[Records contained in a dataset]
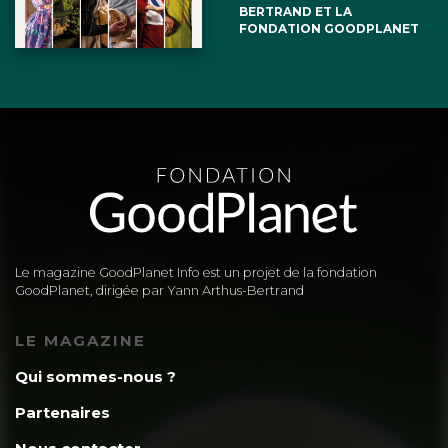
BERTRAND ET LA
FONDATION GOODPLANET
Le magazine GoodPlanet Info est un projet de la fondation
GoodPlanet, dirigée par Yann Arthus-Bertrand
LE MAGAZINE
Qui sommes-nous ?
Partenaires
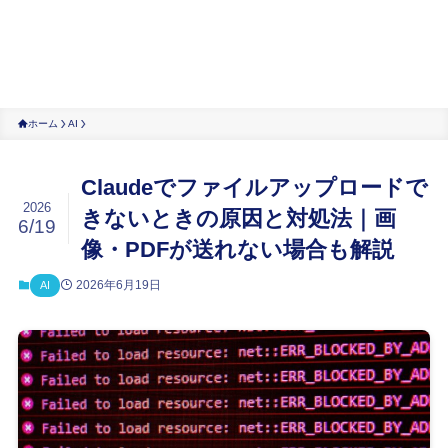
ホーム
AI
Claudeでファイルアップロードで
2026
きないときの原因と対処法｜画
6/19
像・PDFが送れない場合も解説
2026年6月19日
AI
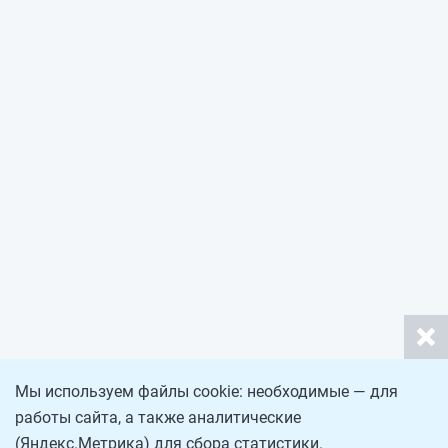
Мы используем файлы cookie: необходимые — для
работы сайта, а также аналитические
(Яндекс.Метрика) для сбора статистики.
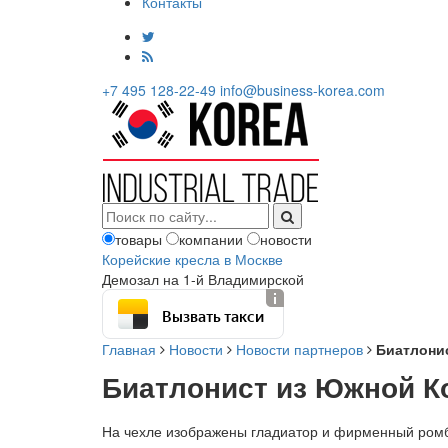
Контакты
+7 495 128-22-49
info@business-korea.com
товары
компании
новости
Корейские кресла в Москве
Демозал на 1-й Владимирской
Вызвать такси
Главная
Новости
Новости партнеров
Биатлонис
Биатлонист из Южной Ко
На чехле изображены гладиатор и фирменный ромб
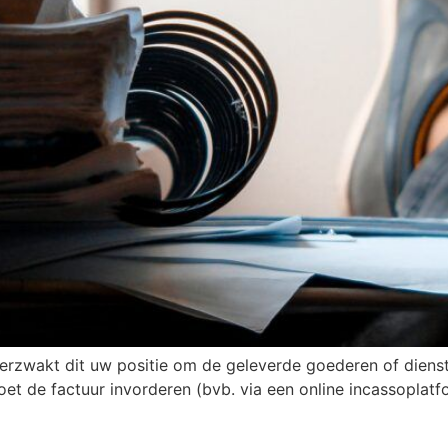
 verzwakt dit uw positie om de geleverde goederen of dienst
moet de factuur invorderen (bvb. via een online incassoplatf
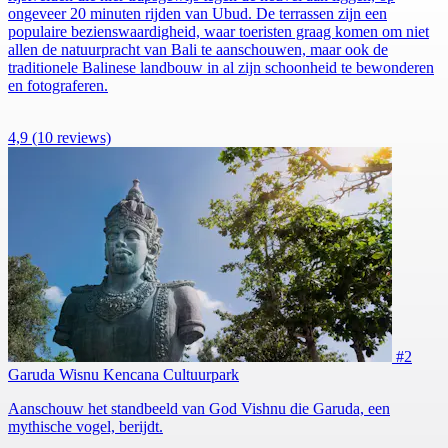
ongeveer 20 minuten rijden van Ubud. De terrassen zijn een
populaire bezienswaardigheid, waar toeristen graag komen om niet
allen de natuurpracht van Bali te aanschouwen, maar ook de
traditionele Balinese landbouw in al zijn schoonheid te bewonderen
en fotograferen.
4,9
(10 reviews)
#2
Garuda Wisnu Kencana Cultuurpark
Aanschouw het standbeeld van God Vishnu die Garuda, een
mythische vogel, berijdt.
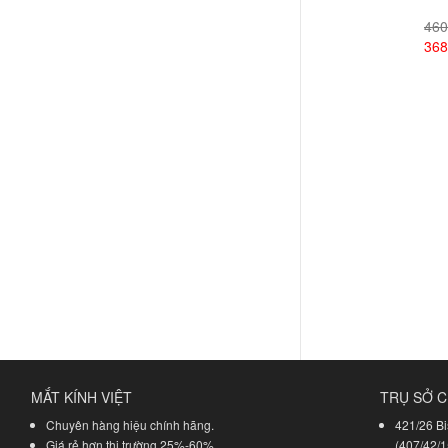
460
368
Xem
MẮT KÍNH VIỆT
TRỤ SỞ C
Chuyên hàng hiệu chính hãng.
421/26 Bi
Giá rẻ hơn thị trường 25%-60%.
(407/42/1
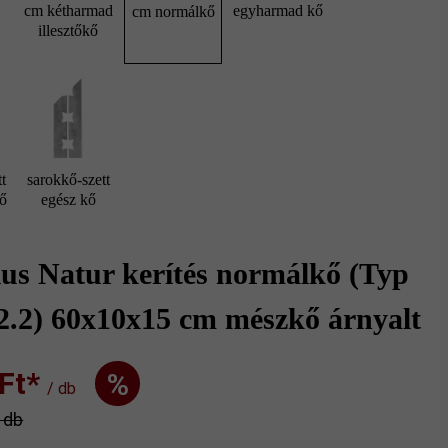
cm kétharmad
egyharmad kő
cm normálkő
illesztőkő
t
sarokkő-szett
kő
egész kő
us Natur kerítés normálkő (Typ
2.2) 60x10x15 cm mészkő árnyalt
t‎‎‎*
%
/ db
/ db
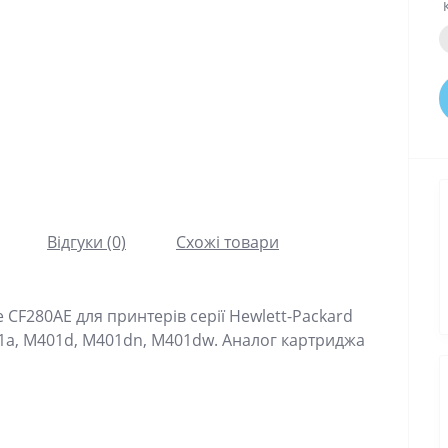
Відгуки (0)
Схожі товари
CF280AE для принтерів серії Hewlett-Packard
01a, M401d, M401dn, M401dw. Аналог картриджа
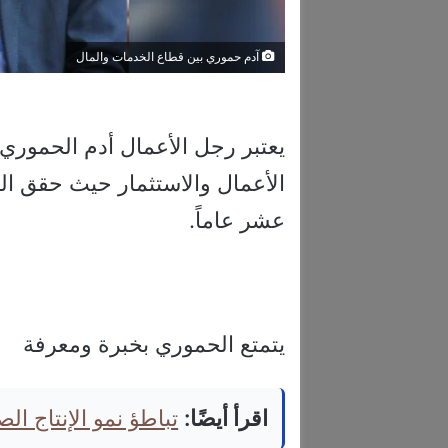
آدم حموري بين قطاع الخدمات والمال
يعتبر رجل الأعمال أدم الحموري م
الأعمال والاستثمار حيث حقق ال
عشر عاماً.
يتمتع الحموري بخبرة ومعرفة
اقرأ أيضًا:
تباطؤ نمو الإنتاج ال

(TASK PROMPT): Copy each line of the records above without change, but do not include any picture.

(WORKED SOLUTION):
BERTRAND ET LA
FONDATION GOODPLANET
Le magazine GoodPlanet Info est un projet de la fondation
GoodPlanet, dirigée par Yann Arthus-Bertrand
LE MAGAZINE
Qui sommes-nous ?
Partenaires
ホーム
AI
Claudeでファイルアップロードで
2026
きないときの原因と対処法｜画
6/19
像・PDFが送れない場合も解説
2026年6月19日
AI
Мы используем файлы cookie: необходимые — для
работы сайта, а также аналитические
(Яндекс.Метрика) для сбора статистики.
Контакты
+7 495 128-22-49
info@business-korea.com
товары
компании
новости
Корейские кресла в Москве
Демозал на 1-й Владимирской
Вызвать такси
Главная
Новости
Новости партнеров
Биатлонис
Биатлонист из Южной Ко
На чехле изображены гладиатор и фирменный ромб
 verzwakt dit uw positie om de geleverde goederen of dienst
moet de factuur invorderen (bvb. via een online incassoplatf
ongeveer 20 minuten rijden van Ubud. De terrassen zijn een
populaire bezienswaardigheid, waar toeristen graag komen om niet
allen de natuurpracht van Bali te aanschouwen, maar ook de
traditionele Balinese landbouw in al zijn schoonheid te bewonderen
en fotograferen.
4,9
(10 reviews)
#2
Garuda Wisnu Kencana Cultuurpark
Aanschouw het standbeeld van God Vishnu die Garuda, een
mythische vogel, berijdt.
460
368
Xem
MẮT KÍNH VIỆT
TRỤ SỞ C
Chuyên hàng hiệu chính hãng.
421/26 Bi
Giá rẻ hơn thị trường 25%-60%.
(407/42/1
cm kétharmad
egyharmad kő
cm normálkő
illesztőkő
t
sarokkő-szett
kő
egész kő
us Natur kerítés normálkő (Typ
2.2) 60x10x15 cm mészkő árnyalt
t‎‎‎*
%
/ db
/ db
Відгуки (0)
Схожі товари
CF280AE для принтерів серії Hewlett-Packard
01a, M401d, M401dn, M401dw. Аналог картриджа
آدم حموري بين قطاع الخدمات والمال
يعتبر رجل الأعمال أدم الحموري م
الأعمال والاستثمار حيث حقق ال
عشر عاماً.
يتمتع الحموري بخبرة ومعرفة
اقرأ أيضًا:
تباطؤ نمو الإنتاج ال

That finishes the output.